EL QUE NO ARRIESGA NO GANA

Luis Fernando Mack

«Un hombre que quiere ser bueno entre tantos que no lo son labrará su propia ruina». Nicolás Maquiavelo

Mucho se ha hablado en las últimas semanas sobre la aparente falta de inacción del nuevo gobierno en torno al cerco político e institucional que aún se mantiene en contra del partido oficial, por lo que ha existido un acalorado debate sobre las posibilidades y los límites que enfrenta el presidente Bernardo Arévalo y su equipo. El principal cuestionamiento es el aparente acomodamiento que empieza a notarse en las filas oficiales, algo que quizás se materializó con la nota de Plaza Pública del periodista Ferdy Montepeque, que listaba al menos cinco derrotas del actual gobierno contra su adversario más visible: Consuelo Porras, la jefa del Ministerio Público, quién desde su trinchera, sigue amenazando la supervivencia del nuevo gobierno. La última de las amenazas veladas fue la convocatoria de Consuelo Porras a las bancadas opositoras del gobierno a una reunión en el Ministerio Público: once bloques legislativos acudieron a la cita, con lo que las alarmas se encendieron por todos lados: ¿Qué nueva maniobra estarán planificando tal conjunción de actores que, en el pasado, ya han manifestado una abierta animadversión al nuevo gobierno?

La declaración oficial del secretario de la Presidencia, Juan Gerardo Guerrero, levantó una ola de críticas, ya que afirmaba: “No estamos para peleas entre la fiscal general y el Ejecutivo. Necesitamos coordinar para construir Estado, no seguir en peleas que realmente no aportan nada para Guatemala”. El error de Guerrero es asumir que se puede coordinar con un actor como Porras, cuando eso significa dejar libre el alacrán que en cualquier momento, puede realizar el golpe mortal. La aparente calma que exhibe el Ministerio Público puede augurar solamente una breve tregua, que seguro se reactivará tarde o temprano para producir muchos momentos de incertidumbre, especialmente cuando es cada vez más evidente que existe una Corte de Constitucionalidad cada vez más abiertamente declarada en contra del nuevo gobierno.

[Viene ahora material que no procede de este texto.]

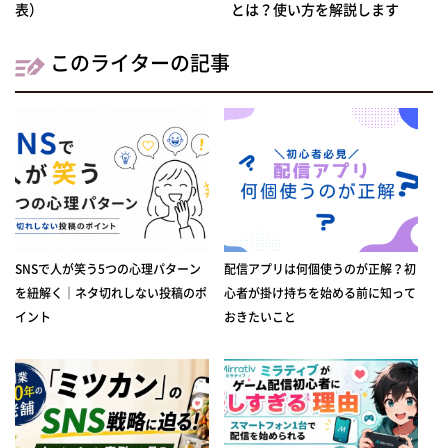
表）
とは？使い方を解説します
このライターの記事
SNSで人が笑う5つの心理パターン
配信アプリは何個使うのが正解？初
を紐解く｜ネタ切れしない投稿のポ
心者が掛け持ちを始める前に知って
イント
おきたいこと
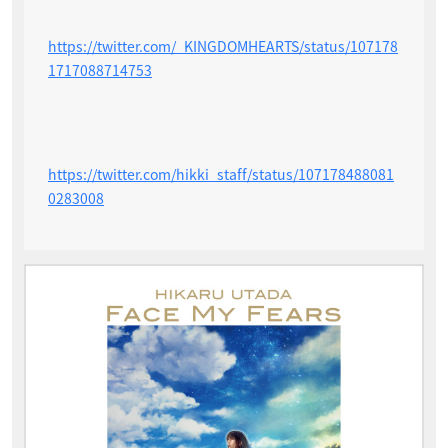
https://twitter.com/_KINGDOMHEARTS/status/107178
1717088714753
https://twitter.com/hikki_staff/status/107178488081
0283008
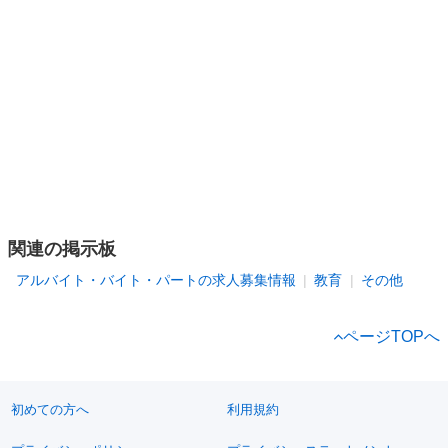
関連の掲示板
アルバイト・バイト・パートの求人募集情報
教育
その他
ページTOPへ
初めての方へ
利用規約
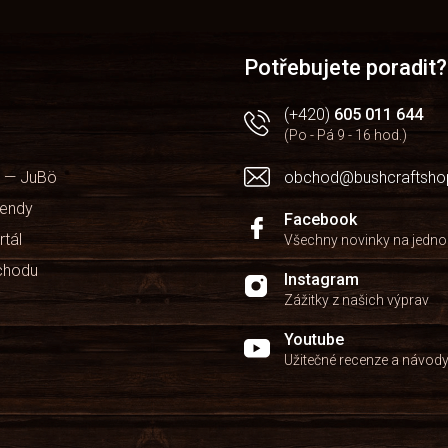
Potřebujete poradit?
(+420)
605 011 644
(Po - Pá 9 - 16 hod.)
 — JuBö
obchod@bushcraftsho
kendy
Facebook
rtál
Všechny novinky na jedn
chodu
Instagram
Zážitky z našich výprav
Youtube
Užitečné recenze a návod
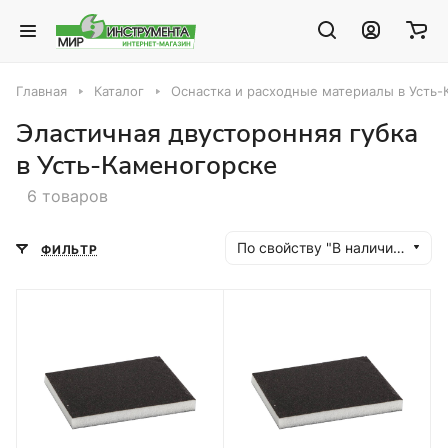
Главная
Каталог
Оснастка и расходные материалы в Усть
Эластичная двусторонняя губка
в Усть-Каменогорске
6 товаров
По свойству "В наличии" (убывание)
ФИЛЬТР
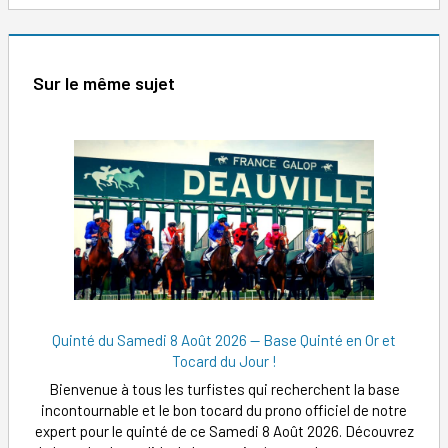
Sur le même sujet
Quinté du Samedi 8 Août 2026 — Base Quinté en Or et
Tocard du Jour !
Bienvenue à tous les turfistes qui recherchent la base
incontournable et le bon tocard du prono officiel de notre
expert pour le quinté de ce Samedi 8 Août 2026. Découvrez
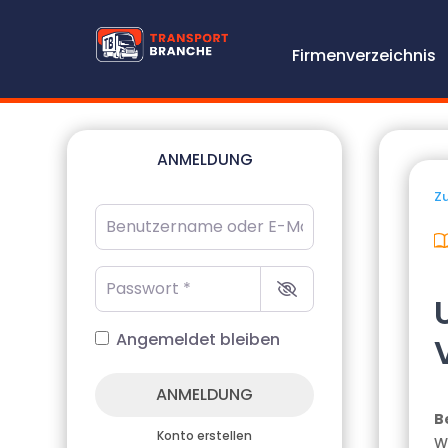
Firmenverzeichnis
ANMELDUNG
Zu
Benutzername oder E-Mail-Adresse
*
Passwort
*
Angemeldet bleiben
ANMELDUNG
B
Konto erstellen
W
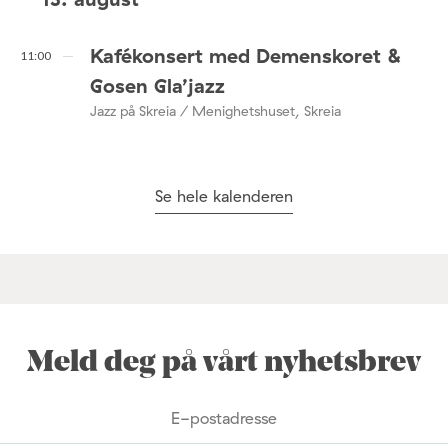
Kafékonsert med Demenskoret &
11:00
Gosen Gla’jazz
Jazz på Skreia / Menighetshuset, Skreia
Se hele kalenderen
Meld deg på vårt nyhetsbrev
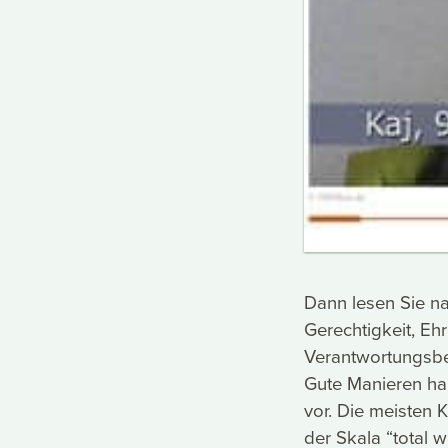
Dann lesen Sie na
Gerechtigkeit, Ehr
Verantwortungsbew
Gute Manieren hab
vor. Die meisten K
der Skala “total w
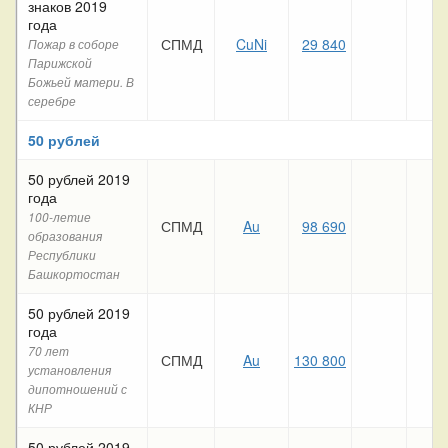
знаков 2019
года
СПМД
CuNi
29 840
Пожар в соборе
Парижской
Божьей матери. В
серебре
50 рублей
50 рублей 2019
года
100-летие
СПМД
Au
98 690
образования
Республики
Башкортостан
50 рублей 2019
года
70 лет
СПМД
Au
130 800
установления
дипотношений с
КНР
50 рублей 2019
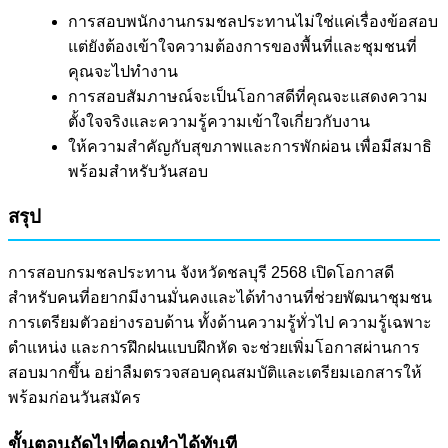
การสอบพนักงานกรมชลประทานไม่ใช่แค่เรื่องข้อสอบ
แต่ยังต้องเข้าใจความต้องการของพื้นที่และชุมชนที่
คุณจะไปทำงาน
การสอบสัมภาษณ์จะเป็นโอกาสดีที่คุณจะแสดงความ
ตั้งใจจริงและความรู้ความเข้าใจเกี่ยวกับงาน
ให้ความสำคัญกับสุขภาพและการพักผ่อน เพื่อมีสมาธิ
พร้อมสำหรับวันสอบ
สรุป
การสอบกรมชลประทาน จังหวัดชลบุรี 2568 เปิดโอกาสดี
สำหรับคนที่อยากมีงานมั่นคงและได้ทำงานที่ช่วยพัฒนาชุมชน
การเตรียมตัวอย่างรอบด้าน ทั้งด้านความรู้ทั่วไป ความรู้เฉพาะ
ตำแหน่ง และการฝึกฝนแบบฝึกหัด จะช่วยเพิ่มโอกาสผ่านการ
สอบมากขึ้น อย่าลืมตรวจสอบคุณสมบัติและเตรียมเอกสารให้
พร้อมก่อนวันสมัคร
ขั้นตอนถัดไปที่คุณทำได้ทันที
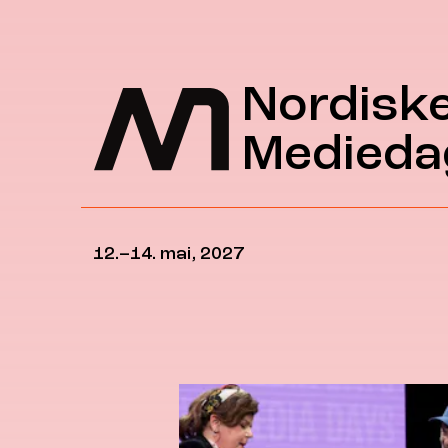
Hopp til hovedinnhold
Nordisk
Medieda
12.–14. mai, 2027
Nordiske medidager forside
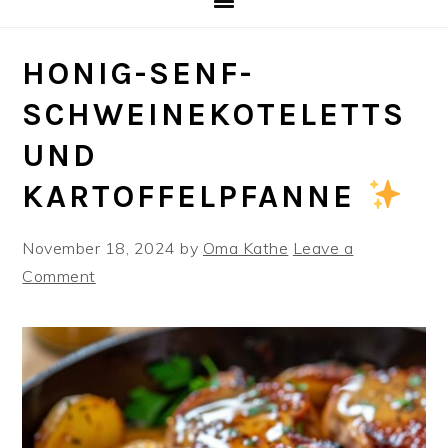
HONIG-SENF-
SCHWEINEKOTELETTS
UND
KARTOFFELPFANNE
November 18, 2024
by
Oma Kathe
Leave a
Comment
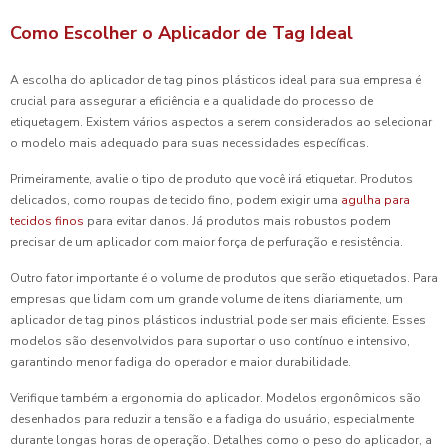
Como Escolher o Aplicador de Tag Ideal
A escolha do aplicador de tag pinos plásticos ideal para sua empresa é
crucial para assegurar a eficiência e a qualidade do processo de
etiquetagem. Existem vários aspectos a serem considerados ao selecionar
o modelo mais adequado para suas necessidades específicas.
Primeiramente, avalie o tipo de produto que você irá etiquetar. Produtos
delicados, como roupas de tecido fino, podem exigir uma
agulha para
tecidos finos
para evitar danos. Já produtos mais robustos podem
precisar de um aplicador com maior força de perfuração e resistência.
Outro fator importante é o volume de produtos que serão etiquetados. Para
empresas que lidam com um grande volume de itens diariamente, um
aplicador de tag pinos plásticos industrial pode ser mais eficiente. Esses
modelos são desenvolvidos para suportar o uso contínuo e intensivo,
garantindo menor fadiga do operador e maior durabilidade.
Verifique também a ergonomia do aplicador. Modelos ergonômicos são
desenhados para reduzir a tensão e a fadiga do usuário, especialmente
durante longas horas de operação. Detalhes como o peso do aplicador, a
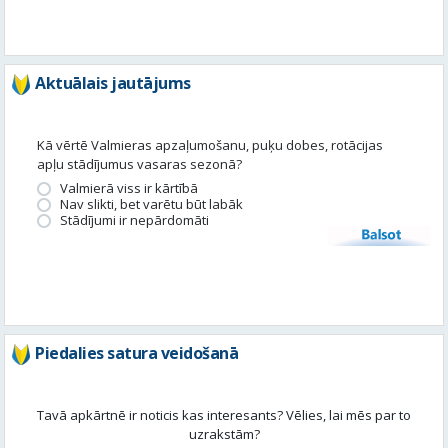
Aktuālais jautājums
Kā vērtē Valmieras apzaļumošanu, puķu dobes, rotācijas
apļu stādījumus vasaras sezonā?
Valmierā viss ir kārtībā
Nav slikti, bet varētu būt labāk
Stādījumi ir nepārdomāti
Balsot
Piedalies satura veidošanā
Tavā apkārtnē ir noticis kas interesants? Vēlies, lai mēs par to
uzrakstām?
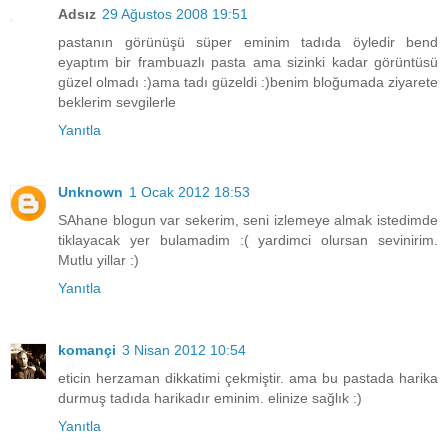
Adsız
29 Ağustos 2008 19:51
pastanın görünüşü süper eminim tadıda öyledir bend
eyaptım bir frambuazlı pasta ama sizinki kadar görüntüsü
güzel olmadı :)ama tadı güzeldi :)benim bloğumada ziyarete
beklerim sevgilerle
Yanıtla
Unknown
1 Ocak 2012 18:53
SAhane blogun var sekerim, seni izlemeye almak istedimde
tiklayacak yer bulamadim :( yardimci olursan sevinirim.
Mutlu yillar :)
Yanıtla
komançi
3 Nisan 2012 10:54
eticin herzaman dikkatimi çekmiştir. ama bu pastada harika
durmuş tadıda harikadır eminim. elinize sağlık :)
Yanıtla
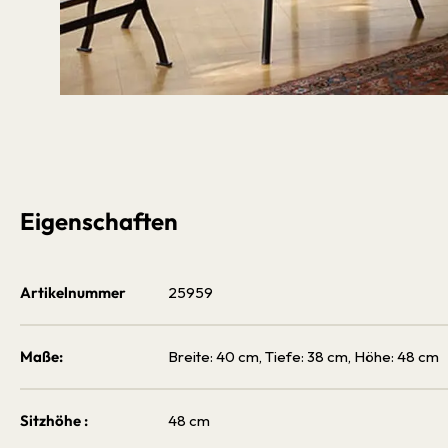
Bildergalerie überspringen
Eigenschaften
Artikelnummer
25959
Maße:
Breite: 40 cm, Tiefe: 38 cm, Höhe: 48 cm
Sitzhöhe :
48 cm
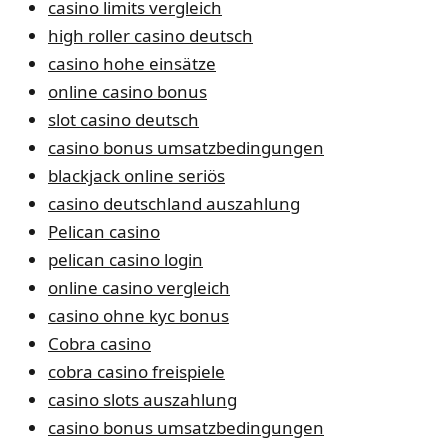
casino limits vergleich
high roller casino deutsch
casino hohe einsätze
online casino bonus
slot casino deutsch
casino bonus umsatzbedingungen
blackjack online seriös
casino deutschland auszahlung
Pelican casino
pelican casino login
online casino vergleich
casino ohne kyc bonus
Cobra casino
cobra casino freispiele
casino slots auszahlung
casino bonus umsatzbedingungen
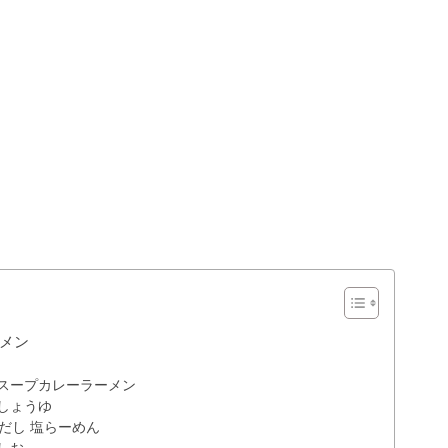
メン
幌スープカレーラーメン
しょうゆ
りだし 塩らーめん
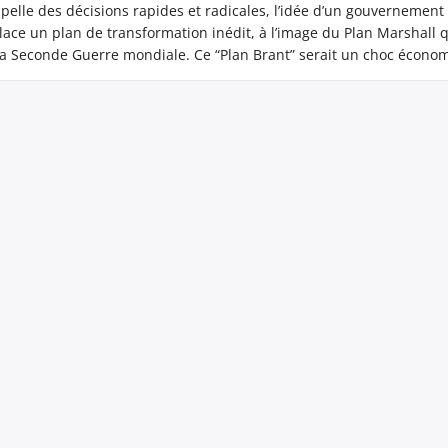
pelle des décisions rapides et radicales, l’idée d’un gouvernement
lace un plan de transformation inédit, à l’image du Plan Marshall 
 la Seconde Guerre mondiale. Ce “Plan Brant” serait un choc écono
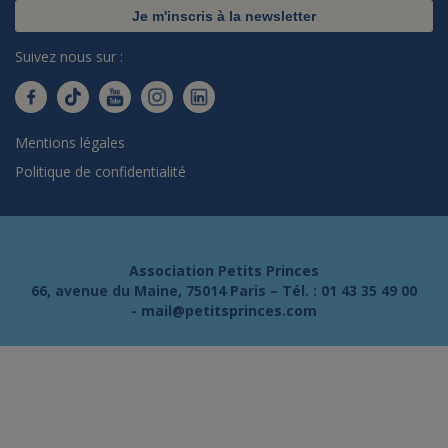
Je m'inscris à la newsletter
Suivez nous sur :
Mentions légales
Politique de confidentialité
Association Petits Princes
66, avenue du Maine, 75014 Paris – Tél. :
01 43 35 49 00
-
mail@petitsprinces.com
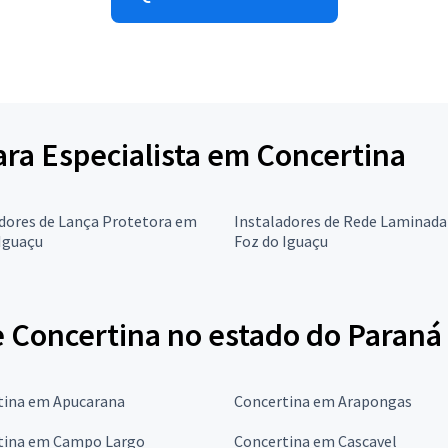
para Especialista em Concertina
adores de Lança Protetora em
Instaladores de Rede Laminad
Iguaçu
Foz do Iguaçu
e Concertina no estado do Paraná
tina em Apucarana
Concertina em Arapongas
tina em Campo Largo
Concertina em Cascavel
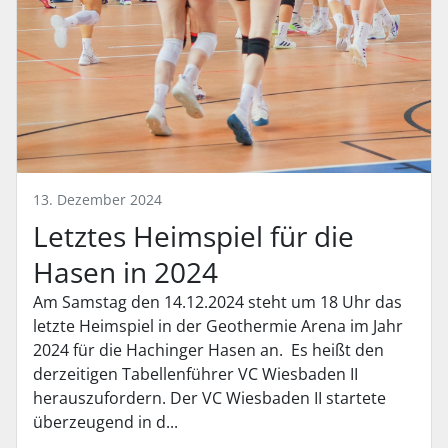
13. Dezember 2024
Letztes Heimspiel für die
Hasen in 2024
Am Samstag den 14.12.2024 steht um 18 Uhr das
letzte Heimspiel in der Geothermie Arena im Jahr
2024 für die Hachinger Hasen an. Es heißt den
derzeitigen Tabellenführer VC Wiesbaden II
herauszufordern. Der VC Wiesbaden II startete
überzeugend in d...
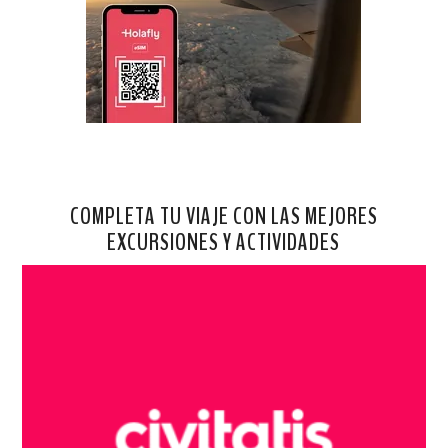
COMPLETA TU VIAJE CON LAS MEJORES
EXCURSIONES Y ACTIVIDADES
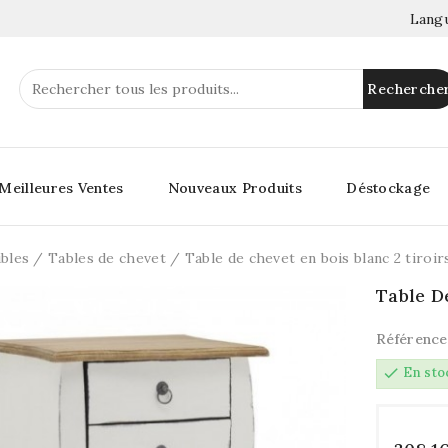
Langu
Recherche
Meilleures Ventes
Nouveaux Produits
Déstockage
bles
Tables de chevet
Table de chevet en bois blanc 2 tiroir
Table D
Référence
check
En sto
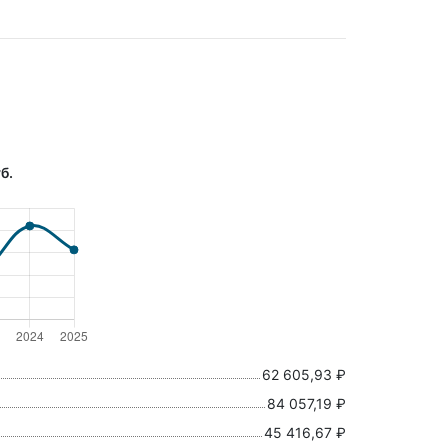
б.
62 605,93 ₽
84 057,19 ₽
45 416,67 ₽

El día jueves 29 de febrero, en el último día del mes, el gobierno de Arévalo finalmente despertó del letargo: el Procurador General de la Nación, Julio Saavedra, y el Secretario General de la Presidencia, Juan Gerardo Guerrero, presentaron una acción legal en contra de la fiscal Consuelo Porras, recurso que fue anunciado como el primero de muchos que se realizarán para detener a quienes han violentado el Estado de Derecho. El inicio de la tan esperada contraofensiva, finalmente se produjo. El resultado de tal estrategia está por verse, pero es una muestra de que se está retomando el camino correcto: el romper el cerco legal e institucional que los aprisiona, solamente consolidará la posibilidad de que empiecen a sentarse las bases del tan ansiado cambio.

El camino por delante, por supuesto, está plagado de obstáculos: la acción en contra de Porras debe ser analizada por actores que han demostrado ser aliados de la jefa del Ministerio Público: el siguiente paso es el análisis de la Corte Suprema de Justicia, quién decidirá si continua, o se desecha. De continuar, sería remitida al Congreso de la República, donde se conformaría una comisión pesquisidora para analizar el caso, y decidir si se le retira el antejuicio. La CSJ y el Congreso, no necesariamente trabajarán para desaforar a Consuelo Porras, e inclusive, puede existir la posibilidad de que se interponga un amparo en la Corte de Constitucionalidad a favor de la interpelada, para brindarle la protección debida.

Independientemente del resultado de la acción de hoy, el Ejecutivo parece despertar del letargo en el que había caído.